If you want to confirm that over the air/antennae is available, go grab a cheap antennae and plug it in, see what you get. That’s really the best way to tell. Then go to tvfool to get a direction and point it in that direction. Your phone/ipad probably has a compass app you can use to point it. And you have to make sure that the tv is set properly for the inputs.

If you do this, expect to be amazed at the quality. HD over the air is better than HD over cable/satellite. And it’s free of course.

We cut the cable a year ago, haven’t looked back. I couldn’t imagine being programmed to watch specific shows when the network decides I should watch it. Youtube, netflix, antenna, and the occassional movie rental is all the TV we need.

This cutting the cable crap is all bs right now unless you are a bloody cheap bastard who doesn’t care about your time, aggrivation or picture quality. I bought into the crap last year and got one of the boxes and got an unlimited high speed connection. Found out you have to click through the bloody menus waiting minutes just to change one channel usually if the stream is even working, while you wait for each bloody click to see if the next stream is working. Same thing with movies you click and click and click and click then wait and wait and wait and wait to see if any are working, then if you ever find one that works the quality is crap, and even if you have high speed blistering internet connection is makes NO DIFFERENCE WHATSOEVER because remember it is the SERVER speed that matters NOT your provider’s speed, and trust me ALL the pirated hosts trinkle their speed so you sit there trying to watch an hd movie and having to wait sometimes 5 minutes before you can watch 30 second bits, then the screen freezes and you have to wait another few minutes for your next 30 seconds. Movies that stream ok are NOT 1080p or even 720p they are just lower than vhs level stuff really.

People have no idea how convenient being able to click instantly through channels is, it really is worth the money to pay for it, then whenever you want a movie go to a download torrent site and get the whole movie downloaded first then put it to your tv, just forget those idiotic streaming boxes you will NOT be happy, I GUARANTEE IT.

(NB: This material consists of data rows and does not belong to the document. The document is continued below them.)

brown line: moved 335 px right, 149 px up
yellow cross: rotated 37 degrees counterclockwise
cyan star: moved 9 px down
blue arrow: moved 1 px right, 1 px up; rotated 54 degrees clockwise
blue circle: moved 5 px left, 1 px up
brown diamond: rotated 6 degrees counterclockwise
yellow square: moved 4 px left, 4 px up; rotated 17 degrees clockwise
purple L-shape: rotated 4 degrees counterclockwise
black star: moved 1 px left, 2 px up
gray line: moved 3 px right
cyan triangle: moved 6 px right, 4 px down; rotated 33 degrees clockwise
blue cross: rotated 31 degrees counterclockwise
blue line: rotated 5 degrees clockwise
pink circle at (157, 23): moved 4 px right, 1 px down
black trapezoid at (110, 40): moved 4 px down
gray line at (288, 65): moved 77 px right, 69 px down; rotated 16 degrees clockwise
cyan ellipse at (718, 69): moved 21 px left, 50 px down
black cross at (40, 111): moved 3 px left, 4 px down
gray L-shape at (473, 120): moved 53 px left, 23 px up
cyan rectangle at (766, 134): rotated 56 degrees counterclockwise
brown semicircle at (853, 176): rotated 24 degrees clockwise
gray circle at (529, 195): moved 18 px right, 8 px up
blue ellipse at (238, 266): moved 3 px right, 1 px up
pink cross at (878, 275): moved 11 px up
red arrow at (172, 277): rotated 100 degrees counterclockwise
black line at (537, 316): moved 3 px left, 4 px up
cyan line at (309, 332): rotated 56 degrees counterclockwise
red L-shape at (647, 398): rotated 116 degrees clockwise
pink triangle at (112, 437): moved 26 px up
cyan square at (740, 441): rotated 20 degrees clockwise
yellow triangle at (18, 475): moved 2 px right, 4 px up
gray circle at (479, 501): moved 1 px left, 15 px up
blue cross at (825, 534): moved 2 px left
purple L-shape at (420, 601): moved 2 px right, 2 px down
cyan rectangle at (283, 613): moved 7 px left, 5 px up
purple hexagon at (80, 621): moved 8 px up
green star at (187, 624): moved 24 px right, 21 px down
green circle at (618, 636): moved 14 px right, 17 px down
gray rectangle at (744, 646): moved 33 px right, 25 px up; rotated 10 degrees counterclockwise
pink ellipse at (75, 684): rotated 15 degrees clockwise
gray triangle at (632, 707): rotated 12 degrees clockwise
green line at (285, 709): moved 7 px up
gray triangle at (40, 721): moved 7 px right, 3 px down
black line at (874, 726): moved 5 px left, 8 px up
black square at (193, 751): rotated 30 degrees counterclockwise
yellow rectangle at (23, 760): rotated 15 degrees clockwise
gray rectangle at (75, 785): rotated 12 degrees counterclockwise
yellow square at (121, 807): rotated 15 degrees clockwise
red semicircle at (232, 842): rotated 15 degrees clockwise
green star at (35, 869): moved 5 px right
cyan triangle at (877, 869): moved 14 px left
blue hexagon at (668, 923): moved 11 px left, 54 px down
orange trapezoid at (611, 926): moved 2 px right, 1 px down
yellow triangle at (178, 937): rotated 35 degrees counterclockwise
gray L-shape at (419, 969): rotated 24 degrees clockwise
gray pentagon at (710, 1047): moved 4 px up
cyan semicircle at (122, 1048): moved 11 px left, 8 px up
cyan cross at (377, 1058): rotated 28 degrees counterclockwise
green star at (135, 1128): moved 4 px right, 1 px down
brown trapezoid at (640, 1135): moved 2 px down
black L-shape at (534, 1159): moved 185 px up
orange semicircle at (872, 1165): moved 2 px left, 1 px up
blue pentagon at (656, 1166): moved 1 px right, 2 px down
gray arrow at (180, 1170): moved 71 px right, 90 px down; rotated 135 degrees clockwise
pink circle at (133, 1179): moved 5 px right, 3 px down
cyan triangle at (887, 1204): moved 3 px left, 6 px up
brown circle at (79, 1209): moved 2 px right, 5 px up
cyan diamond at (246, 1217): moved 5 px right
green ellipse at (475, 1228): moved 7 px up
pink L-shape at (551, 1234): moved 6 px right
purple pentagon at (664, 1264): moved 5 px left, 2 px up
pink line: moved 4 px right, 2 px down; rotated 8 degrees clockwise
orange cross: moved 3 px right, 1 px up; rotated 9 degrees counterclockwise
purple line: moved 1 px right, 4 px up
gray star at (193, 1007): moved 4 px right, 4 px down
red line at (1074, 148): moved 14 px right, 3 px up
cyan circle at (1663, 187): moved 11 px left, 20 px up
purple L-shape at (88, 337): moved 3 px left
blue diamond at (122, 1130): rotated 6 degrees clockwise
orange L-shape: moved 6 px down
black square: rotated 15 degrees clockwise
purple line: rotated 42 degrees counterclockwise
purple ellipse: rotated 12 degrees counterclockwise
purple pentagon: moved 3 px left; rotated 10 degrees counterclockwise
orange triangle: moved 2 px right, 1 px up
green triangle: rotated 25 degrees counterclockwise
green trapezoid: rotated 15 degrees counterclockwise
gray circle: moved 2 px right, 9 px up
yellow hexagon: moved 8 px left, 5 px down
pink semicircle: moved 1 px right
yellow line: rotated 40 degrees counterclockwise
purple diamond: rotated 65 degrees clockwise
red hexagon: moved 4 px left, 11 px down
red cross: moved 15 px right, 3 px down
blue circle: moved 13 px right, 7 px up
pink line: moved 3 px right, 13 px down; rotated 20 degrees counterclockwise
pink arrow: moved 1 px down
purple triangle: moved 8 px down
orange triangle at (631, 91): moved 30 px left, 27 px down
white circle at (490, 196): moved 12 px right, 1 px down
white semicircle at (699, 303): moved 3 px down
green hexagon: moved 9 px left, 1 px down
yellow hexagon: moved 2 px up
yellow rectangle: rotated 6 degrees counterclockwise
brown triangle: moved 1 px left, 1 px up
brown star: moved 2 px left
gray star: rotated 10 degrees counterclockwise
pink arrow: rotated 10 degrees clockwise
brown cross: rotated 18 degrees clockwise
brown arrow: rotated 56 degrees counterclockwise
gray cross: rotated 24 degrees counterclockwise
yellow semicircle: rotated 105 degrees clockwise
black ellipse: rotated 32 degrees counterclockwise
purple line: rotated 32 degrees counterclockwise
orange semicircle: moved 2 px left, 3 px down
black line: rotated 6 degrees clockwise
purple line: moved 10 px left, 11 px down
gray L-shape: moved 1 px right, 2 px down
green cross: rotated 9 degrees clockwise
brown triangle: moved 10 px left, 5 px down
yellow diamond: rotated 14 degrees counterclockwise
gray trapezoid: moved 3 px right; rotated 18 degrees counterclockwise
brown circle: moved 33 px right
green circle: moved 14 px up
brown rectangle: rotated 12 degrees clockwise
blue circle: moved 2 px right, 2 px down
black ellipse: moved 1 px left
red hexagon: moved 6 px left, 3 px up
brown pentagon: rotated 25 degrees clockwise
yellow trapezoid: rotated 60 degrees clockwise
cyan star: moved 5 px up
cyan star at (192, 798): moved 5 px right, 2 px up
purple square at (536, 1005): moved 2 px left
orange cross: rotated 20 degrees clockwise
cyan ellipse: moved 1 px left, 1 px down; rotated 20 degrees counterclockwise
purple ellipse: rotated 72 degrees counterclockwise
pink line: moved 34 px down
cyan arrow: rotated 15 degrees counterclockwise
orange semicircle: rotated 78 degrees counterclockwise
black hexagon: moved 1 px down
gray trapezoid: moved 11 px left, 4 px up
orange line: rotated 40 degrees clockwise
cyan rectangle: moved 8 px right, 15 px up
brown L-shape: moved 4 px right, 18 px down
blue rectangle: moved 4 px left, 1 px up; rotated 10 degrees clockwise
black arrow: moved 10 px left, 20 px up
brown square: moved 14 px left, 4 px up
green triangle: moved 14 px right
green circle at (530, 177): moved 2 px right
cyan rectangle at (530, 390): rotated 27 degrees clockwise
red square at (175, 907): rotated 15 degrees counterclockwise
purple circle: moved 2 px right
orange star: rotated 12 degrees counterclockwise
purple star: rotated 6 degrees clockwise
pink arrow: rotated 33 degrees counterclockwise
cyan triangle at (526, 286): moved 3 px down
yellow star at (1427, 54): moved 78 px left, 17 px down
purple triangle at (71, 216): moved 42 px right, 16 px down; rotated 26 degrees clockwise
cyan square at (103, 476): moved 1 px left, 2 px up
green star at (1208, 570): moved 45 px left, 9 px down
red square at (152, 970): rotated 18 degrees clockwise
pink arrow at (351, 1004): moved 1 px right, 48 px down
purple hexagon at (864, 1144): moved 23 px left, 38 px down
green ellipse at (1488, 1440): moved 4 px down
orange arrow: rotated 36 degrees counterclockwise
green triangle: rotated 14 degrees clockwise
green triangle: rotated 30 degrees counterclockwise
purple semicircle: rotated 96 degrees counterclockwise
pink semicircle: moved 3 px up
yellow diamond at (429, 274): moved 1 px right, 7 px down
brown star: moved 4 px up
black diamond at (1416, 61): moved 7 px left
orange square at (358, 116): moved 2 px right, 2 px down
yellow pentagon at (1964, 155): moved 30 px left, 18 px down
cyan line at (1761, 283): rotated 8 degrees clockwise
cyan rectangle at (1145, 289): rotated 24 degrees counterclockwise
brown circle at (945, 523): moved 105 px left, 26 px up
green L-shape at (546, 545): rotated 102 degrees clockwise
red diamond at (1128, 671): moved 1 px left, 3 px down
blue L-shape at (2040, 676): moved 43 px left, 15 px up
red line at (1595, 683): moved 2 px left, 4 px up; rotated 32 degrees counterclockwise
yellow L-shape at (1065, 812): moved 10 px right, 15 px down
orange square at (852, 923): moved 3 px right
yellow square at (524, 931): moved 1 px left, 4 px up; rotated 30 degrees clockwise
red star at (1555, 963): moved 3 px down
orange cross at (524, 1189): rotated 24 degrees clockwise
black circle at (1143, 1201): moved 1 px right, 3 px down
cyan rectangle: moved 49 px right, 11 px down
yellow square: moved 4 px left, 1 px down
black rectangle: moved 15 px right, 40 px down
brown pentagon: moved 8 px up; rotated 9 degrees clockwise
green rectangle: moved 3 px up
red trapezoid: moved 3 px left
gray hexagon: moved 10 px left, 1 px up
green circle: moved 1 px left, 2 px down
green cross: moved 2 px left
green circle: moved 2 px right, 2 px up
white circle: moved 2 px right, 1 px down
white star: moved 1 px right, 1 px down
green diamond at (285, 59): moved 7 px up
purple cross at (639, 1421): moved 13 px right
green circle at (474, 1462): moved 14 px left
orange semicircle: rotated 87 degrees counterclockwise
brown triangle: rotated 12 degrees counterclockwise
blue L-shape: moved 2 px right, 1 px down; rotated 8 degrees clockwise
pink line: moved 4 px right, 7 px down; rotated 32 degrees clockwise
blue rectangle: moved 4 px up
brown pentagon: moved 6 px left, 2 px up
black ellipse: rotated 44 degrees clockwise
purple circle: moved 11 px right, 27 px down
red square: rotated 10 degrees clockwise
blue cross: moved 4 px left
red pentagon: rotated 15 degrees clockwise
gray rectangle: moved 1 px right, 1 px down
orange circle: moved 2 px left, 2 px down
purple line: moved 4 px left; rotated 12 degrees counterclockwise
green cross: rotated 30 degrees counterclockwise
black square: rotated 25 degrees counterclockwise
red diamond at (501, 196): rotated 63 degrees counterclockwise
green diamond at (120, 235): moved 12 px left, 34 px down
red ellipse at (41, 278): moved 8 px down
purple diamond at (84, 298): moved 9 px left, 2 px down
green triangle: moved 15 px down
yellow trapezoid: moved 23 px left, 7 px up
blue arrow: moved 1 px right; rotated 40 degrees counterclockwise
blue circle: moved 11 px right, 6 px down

As for those antennas giving hd tv, forget those too unless you can live with MAYBE 1-2 channels tops, unless you live with your window with a direct open view to one of the towers. I was in a condo where I only had north and east view and only got maybe 2 channels and they fuzzed out on a regular basis as well, I always had to go out and move the idiotic antennae around until I could pick up a channel again. I was on the 6th floor too, can’t imagine what someone in a house would be trying to do with a less clear view to tower than I had being above all the surrounding houses for 10km.